§ Exercise
Pull each line holding the word "lehetővé" from the data.

□ □ □ □

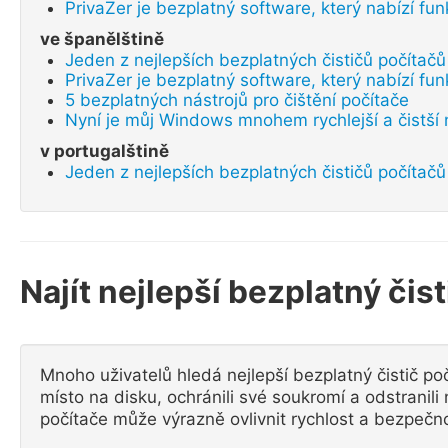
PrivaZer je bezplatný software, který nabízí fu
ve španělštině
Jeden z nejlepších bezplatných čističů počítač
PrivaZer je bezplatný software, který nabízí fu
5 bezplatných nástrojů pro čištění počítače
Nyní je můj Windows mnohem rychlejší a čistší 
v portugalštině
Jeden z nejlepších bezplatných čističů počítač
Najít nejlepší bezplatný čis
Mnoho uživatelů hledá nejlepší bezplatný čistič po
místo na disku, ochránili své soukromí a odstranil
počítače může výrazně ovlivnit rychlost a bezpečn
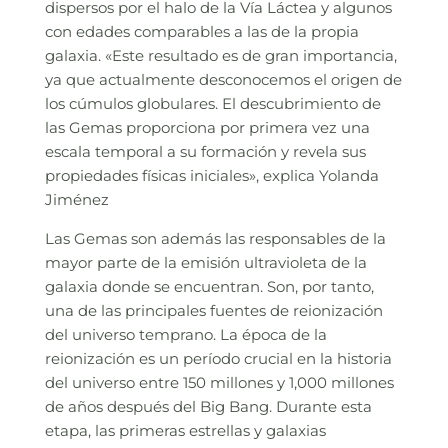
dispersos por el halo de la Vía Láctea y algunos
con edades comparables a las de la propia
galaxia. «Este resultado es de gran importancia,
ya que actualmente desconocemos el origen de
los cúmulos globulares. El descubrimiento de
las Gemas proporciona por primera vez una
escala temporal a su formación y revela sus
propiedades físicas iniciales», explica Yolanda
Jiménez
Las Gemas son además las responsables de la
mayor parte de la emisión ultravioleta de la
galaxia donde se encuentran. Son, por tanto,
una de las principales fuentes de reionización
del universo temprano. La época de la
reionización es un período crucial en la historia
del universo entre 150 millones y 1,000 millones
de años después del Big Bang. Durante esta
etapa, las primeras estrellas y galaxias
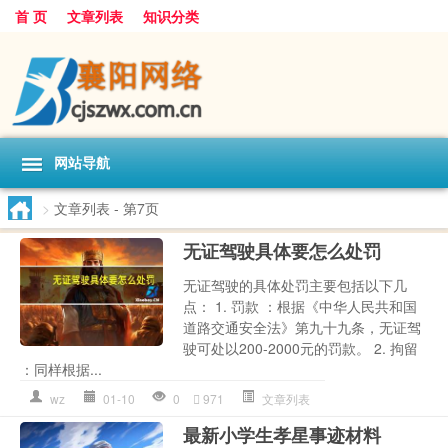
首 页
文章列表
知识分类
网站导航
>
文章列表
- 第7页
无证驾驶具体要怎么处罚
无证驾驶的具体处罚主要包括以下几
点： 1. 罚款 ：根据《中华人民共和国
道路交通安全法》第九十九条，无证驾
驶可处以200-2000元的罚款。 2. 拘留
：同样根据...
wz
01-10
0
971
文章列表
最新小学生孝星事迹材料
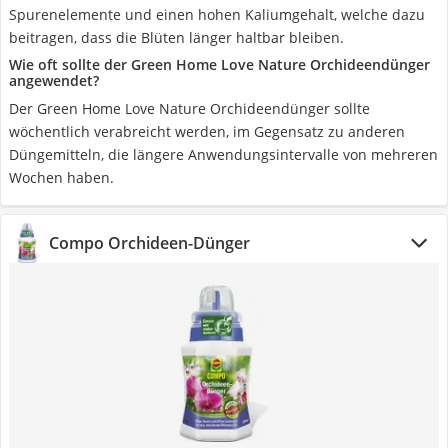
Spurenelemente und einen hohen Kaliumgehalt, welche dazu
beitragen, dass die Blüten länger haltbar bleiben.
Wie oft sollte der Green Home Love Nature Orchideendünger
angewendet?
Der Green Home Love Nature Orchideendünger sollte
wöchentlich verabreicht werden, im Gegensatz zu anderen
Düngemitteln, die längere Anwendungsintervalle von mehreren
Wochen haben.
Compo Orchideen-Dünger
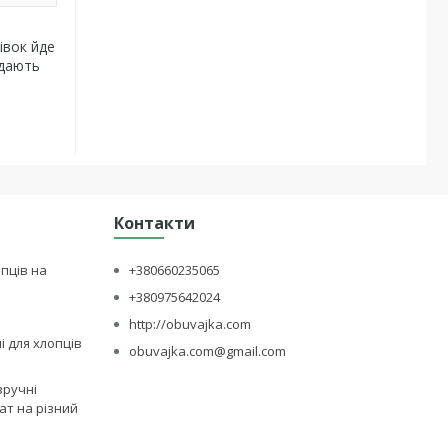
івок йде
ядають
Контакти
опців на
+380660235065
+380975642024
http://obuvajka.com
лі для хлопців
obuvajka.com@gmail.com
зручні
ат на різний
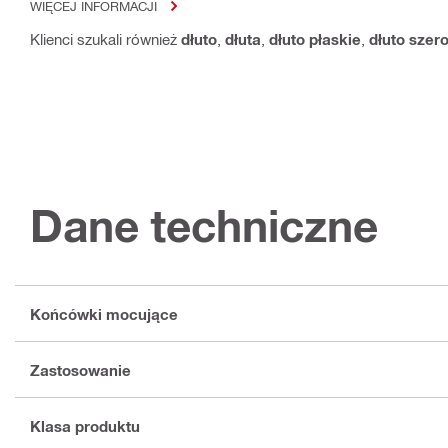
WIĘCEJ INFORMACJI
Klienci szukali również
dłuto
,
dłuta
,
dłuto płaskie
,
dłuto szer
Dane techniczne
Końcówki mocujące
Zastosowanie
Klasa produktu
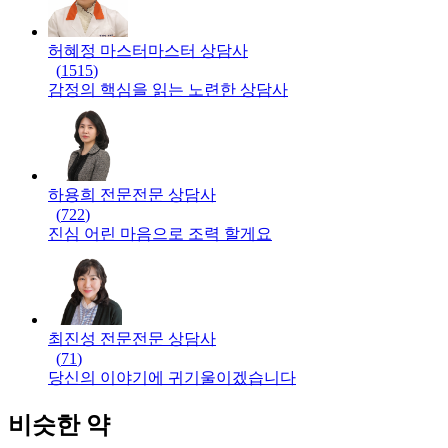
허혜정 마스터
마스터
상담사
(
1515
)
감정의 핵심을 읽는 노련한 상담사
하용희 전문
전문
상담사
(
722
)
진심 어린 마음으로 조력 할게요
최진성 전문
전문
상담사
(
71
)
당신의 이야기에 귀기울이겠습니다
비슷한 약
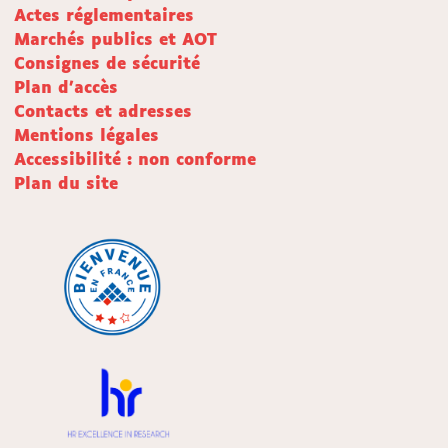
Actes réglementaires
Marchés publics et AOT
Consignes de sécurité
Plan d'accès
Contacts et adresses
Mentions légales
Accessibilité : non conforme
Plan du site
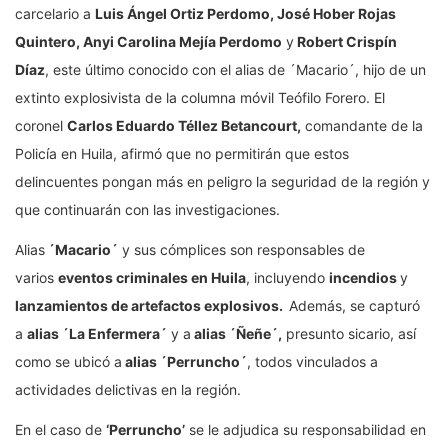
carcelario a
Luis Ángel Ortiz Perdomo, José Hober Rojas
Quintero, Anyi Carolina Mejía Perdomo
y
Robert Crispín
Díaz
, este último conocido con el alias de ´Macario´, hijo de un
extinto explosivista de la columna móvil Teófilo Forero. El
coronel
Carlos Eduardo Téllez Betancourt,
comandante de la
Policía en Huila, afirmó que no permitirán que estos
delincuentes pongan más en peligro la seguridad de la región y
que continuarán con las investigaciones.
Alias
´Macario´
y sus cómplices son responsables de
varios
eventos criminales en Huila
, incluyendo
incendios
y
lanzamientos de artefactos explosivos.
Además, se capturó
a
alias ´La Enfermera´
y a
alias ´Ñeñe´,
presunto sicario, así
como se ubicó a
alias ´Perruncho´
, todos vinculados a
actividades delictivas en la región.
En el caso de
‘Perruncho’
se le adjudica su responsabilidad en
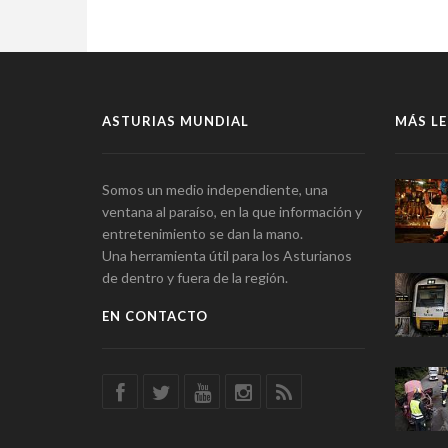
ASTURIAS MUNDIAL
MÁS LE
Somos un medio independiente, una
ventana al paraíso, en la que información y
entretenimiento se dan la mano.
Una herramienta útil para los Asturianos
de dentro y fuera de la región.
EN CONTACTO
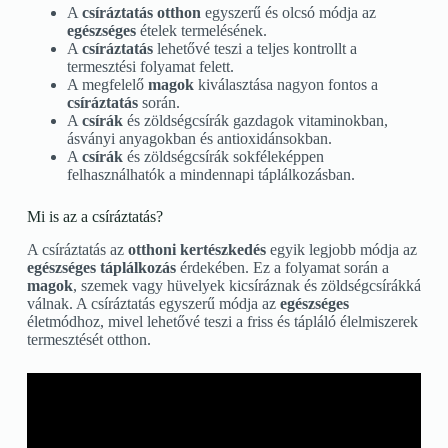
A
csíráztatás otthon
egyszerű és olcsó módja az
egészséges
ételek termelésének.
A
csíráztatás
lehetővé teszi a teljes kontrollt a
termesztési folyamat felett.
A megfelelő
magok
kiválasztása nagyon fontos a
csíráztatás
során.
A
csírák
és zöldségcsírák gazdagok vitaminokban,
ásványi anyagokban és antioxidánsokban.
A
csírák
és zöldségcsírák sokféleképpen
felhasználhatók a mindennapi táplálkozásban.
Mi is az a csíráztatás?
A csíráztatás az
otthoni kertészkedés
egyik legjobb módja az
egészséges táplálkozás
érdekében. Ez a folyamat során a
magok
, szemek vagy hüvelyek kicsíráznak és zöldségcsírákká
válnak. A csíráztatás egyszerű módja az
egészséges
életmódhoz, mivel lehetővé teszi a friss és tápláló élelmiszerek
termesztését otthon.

□ □ □ □

§ Answer to this task
lehetővé teszi a teljes kontrollt a
életmódhoz, mivel lehetővé teszi a friss és tápláló élelmiszerek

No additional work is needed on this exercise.